Now, the 1st question arises: when there is a question asked by a user, against which index should we perform a query?

The 2nd question pops up immediately once you start reviewing some more complicated questions users also ask: should I send the same original question to each of these indexes and should I decompose somehow a more complicated question?

Then you start asking yourself: how can I deduce whether the given data returned from the indexes is really relevant in reference to the query? That’s the 3rd question.

Then you realize that some questions cannot be answered by any of the available data sources and you would need to find the information on the internet.
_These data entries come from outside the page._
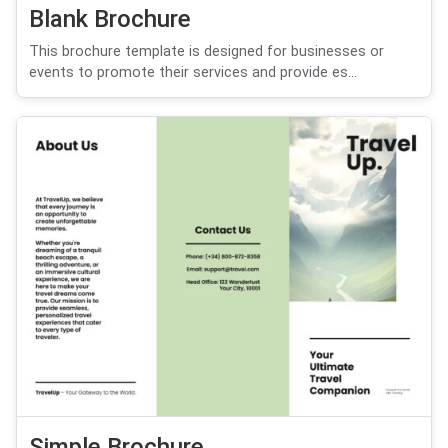
Blank Brochure
This brochure template is designed for businesses or
events to promote their services and provide es...
Simple Brochure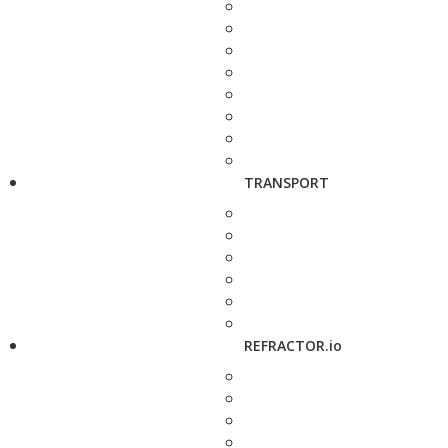
TRANSPORT
REFRACTOR.io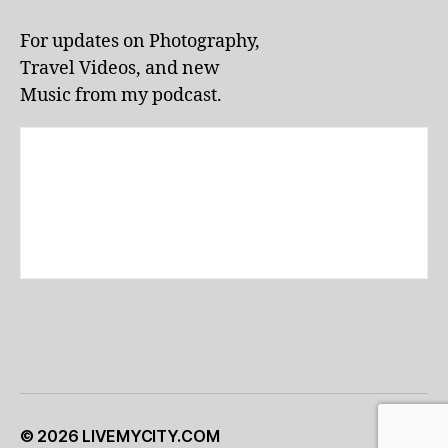
li
v
For updates on Photography,
e
Travel Videos, and new
p
e
Music from my podcast.
rf
o
r
m
a
n
c
e
s
,
lo
c
al
e
v
e
© 2026
LIVEMYCITY.COM
Up
↑
n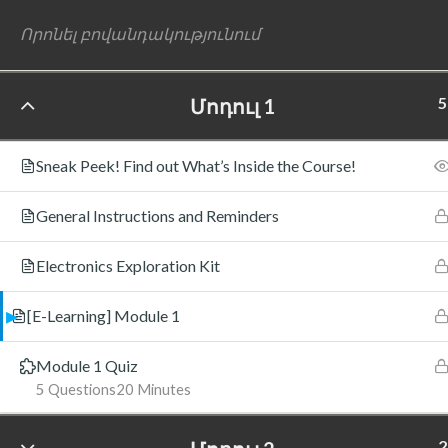
5
Մոդուլ 1
©
Sneak Peek! Find out What’s Inside the Course!
General Instructions and Reminders
Electronics Exploration Kit
[E-Learning] Module 1
Module 1 Quiz
5 Questions
20 Minutes
2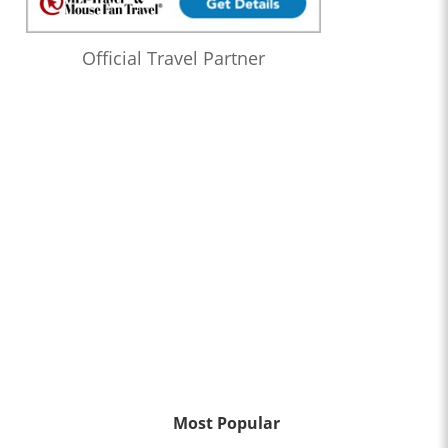
Official Travel Partner
Most Popular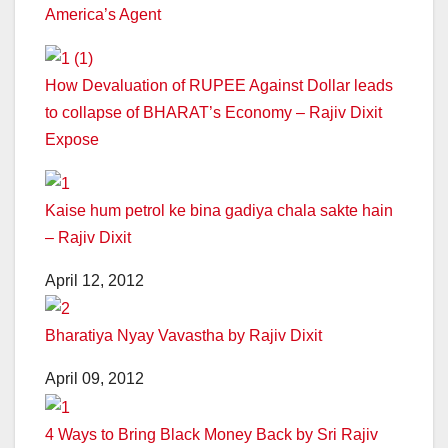
America’s Agent
How Devaluation of RUPEE Against Dollar leads
to collapse of BHARAT’s Economy – Rajiv Dixit
Expose
Kaise hum petrol ke bina gadiya chala sakte hain
– Rajiv Dixit
April 12, 2012
Bharatiya Nyay Vavastha by Rajiv Dixit
April 09, 2012
4 Ways to Bring Black Money Back by Sri Rajiv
How to approach that is the 4th question, ehh… and one more thing… you realize that you need to integrate data from your CRM somehow into that whole workflow. The good thing is that there is at least an MCP Server which exposes its capabilities, but how to connect it is the 5th question.

Now, let me present a bold definition…

So… Foundry IQ is a capability within Microsoft Foundry which lets you finish all that stuff within a single working day to build a POC solution.

How is that possible? Foundry IQ covers all the questions and doubts we have enumerated before, automatically.

If you are really focused and motivated, then the next day you may publish such an agent, which provides grounded answers based on these various data sources to M365 Copilot or Microsoft Teams, and just let some users test it. Isn’t that great?

Now let’s focus on how it all really works.

How it Really Works: The Agentic Retrieval Engine

At the heart of Foundry IQ is something called the Agentic Retrieval engine.

If you remember our “5 indexes” problem from earlier, the old way (Classic v1.0 RAG) required you to manually decide which index to search. Foundry IQ changes the game by acting as the “brain” of the retrieval process.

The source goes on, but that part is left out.